Prompt >>
A single number is the answer: how many lines of the data hold "online"?

'''

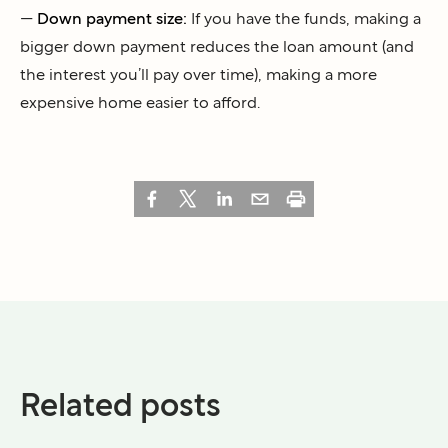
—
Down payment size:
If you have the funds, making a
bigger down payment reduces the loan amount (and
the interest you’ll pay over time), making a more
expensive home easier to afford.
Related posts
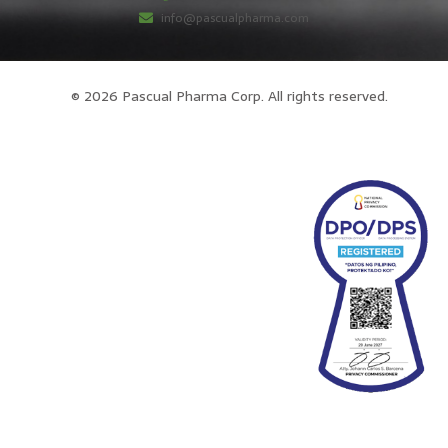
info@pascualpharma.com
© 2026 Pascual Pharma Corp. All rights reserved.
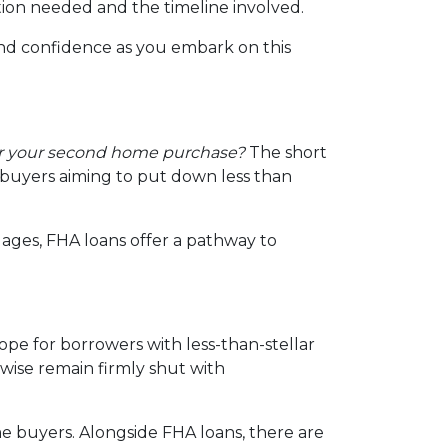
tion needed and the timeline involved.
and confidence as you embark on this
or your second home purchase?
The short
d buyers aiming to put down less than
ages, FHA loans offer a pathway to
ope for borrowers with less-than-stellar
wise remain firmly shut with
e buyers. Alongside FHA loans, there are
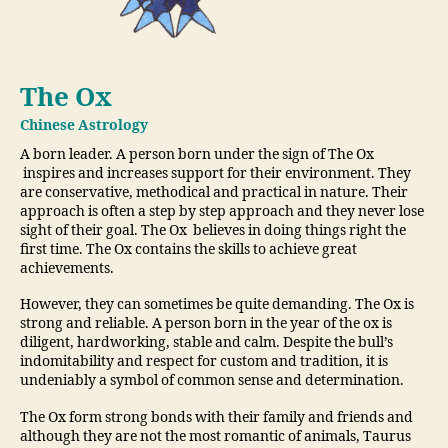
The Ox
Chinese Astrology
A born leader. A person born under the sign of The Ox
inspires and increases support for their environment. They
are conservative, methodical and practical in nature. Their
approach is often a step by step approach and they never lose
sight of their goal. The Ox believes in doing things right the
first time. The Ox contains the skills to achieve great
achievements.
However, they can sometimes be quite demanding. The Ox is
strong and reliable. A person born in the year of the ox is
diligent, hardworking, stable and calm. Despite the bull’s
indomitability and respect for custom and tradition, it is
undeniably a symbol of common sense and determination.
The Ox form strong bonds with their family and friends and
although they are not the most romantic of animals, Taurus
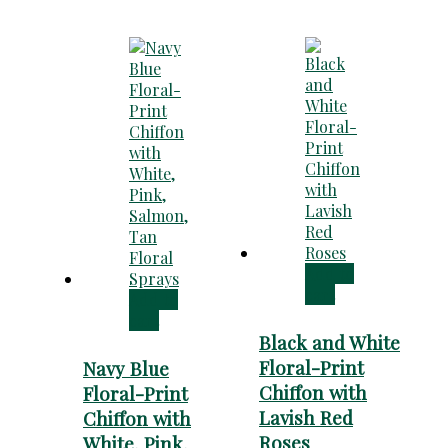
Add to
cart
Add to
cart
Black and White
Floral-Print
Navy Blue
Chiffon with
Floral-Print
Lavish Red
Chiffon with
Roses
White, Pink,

'''
'''

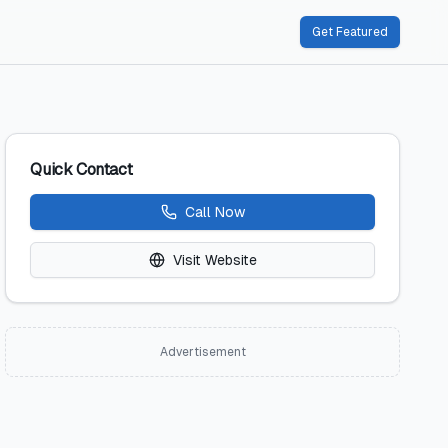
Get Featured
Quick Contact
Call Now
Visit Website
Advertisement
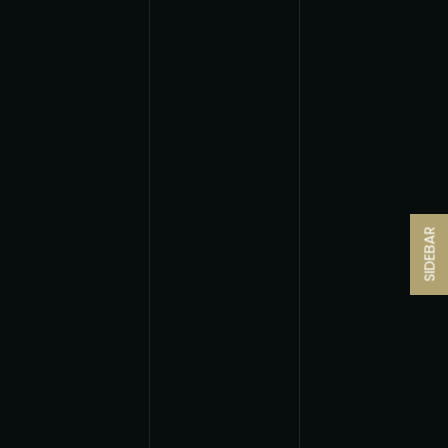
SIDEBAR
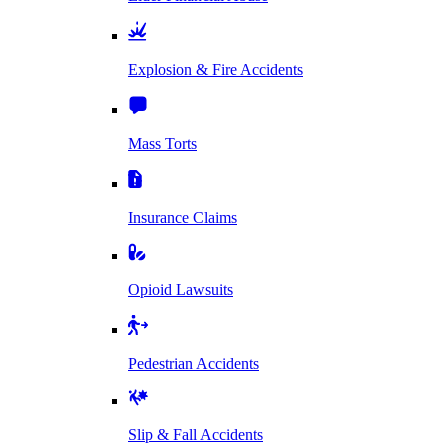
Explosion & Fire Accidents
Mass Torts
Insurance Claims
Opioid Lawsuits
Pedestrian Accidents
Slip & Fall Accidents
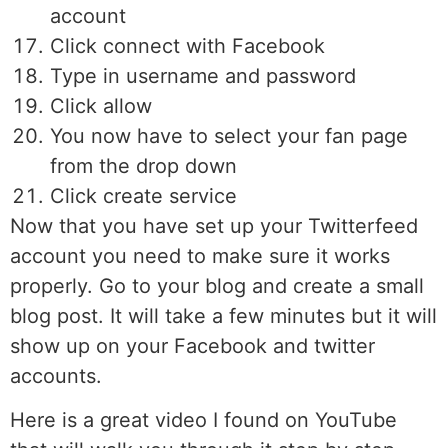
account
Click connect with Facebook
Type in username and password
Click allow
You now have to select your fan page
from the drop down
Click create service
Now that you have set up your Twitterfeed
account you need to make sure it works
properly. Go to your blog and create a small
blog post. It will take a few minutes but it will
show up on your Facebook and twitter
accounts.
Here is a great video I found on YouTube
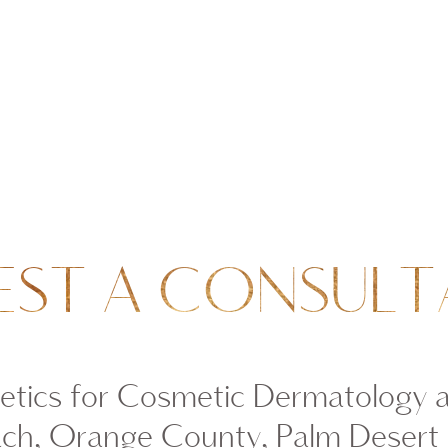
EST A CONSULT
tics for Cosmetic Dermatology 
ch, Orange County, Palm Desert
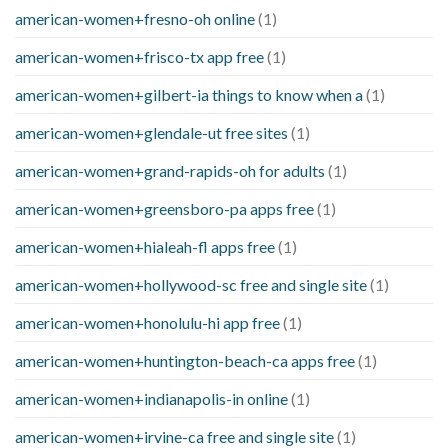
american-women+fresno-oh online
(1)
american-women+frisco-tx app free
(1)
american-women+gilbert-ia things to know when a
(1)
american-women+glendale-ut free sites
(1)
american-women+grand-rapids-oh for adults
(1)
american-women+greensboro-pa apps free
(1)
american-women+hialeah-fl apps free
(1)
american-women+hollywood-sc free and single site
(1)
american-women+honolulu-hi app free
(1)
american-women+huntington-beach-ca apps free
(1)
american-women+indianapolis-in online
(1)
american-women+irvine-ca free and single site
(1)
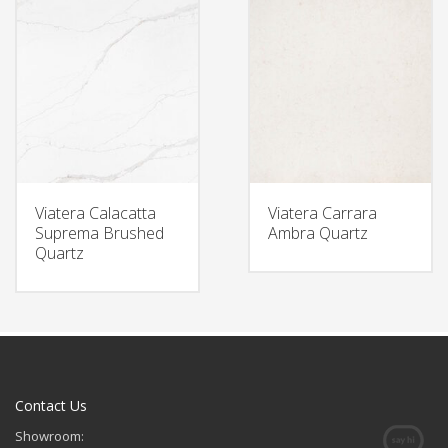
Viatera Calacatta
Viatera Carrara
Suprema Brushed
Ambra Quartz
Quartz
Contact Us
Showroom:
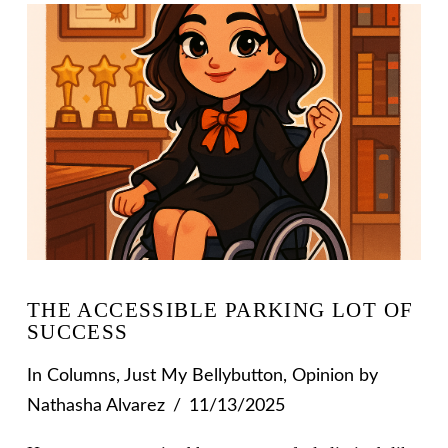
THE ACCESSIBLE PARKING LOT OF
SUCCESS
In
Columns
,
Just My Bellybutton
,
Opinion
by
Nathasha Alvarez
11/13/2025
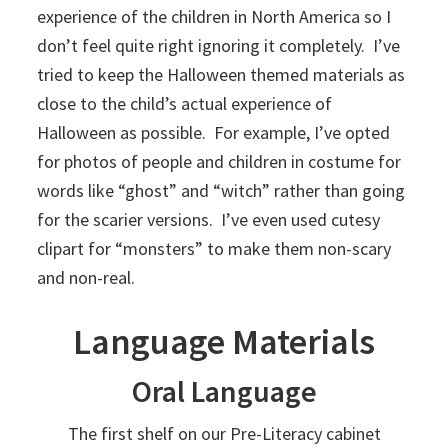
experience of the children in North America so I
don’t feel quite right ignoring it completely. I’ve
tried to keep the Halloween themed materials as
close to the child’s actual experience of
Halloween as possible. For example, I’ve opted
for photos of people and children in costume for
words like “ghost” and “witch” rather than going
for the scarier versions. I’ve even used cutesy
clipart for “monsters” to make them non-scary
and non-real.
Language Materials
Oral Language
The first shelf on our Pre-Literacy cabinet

'''

Output below >>
2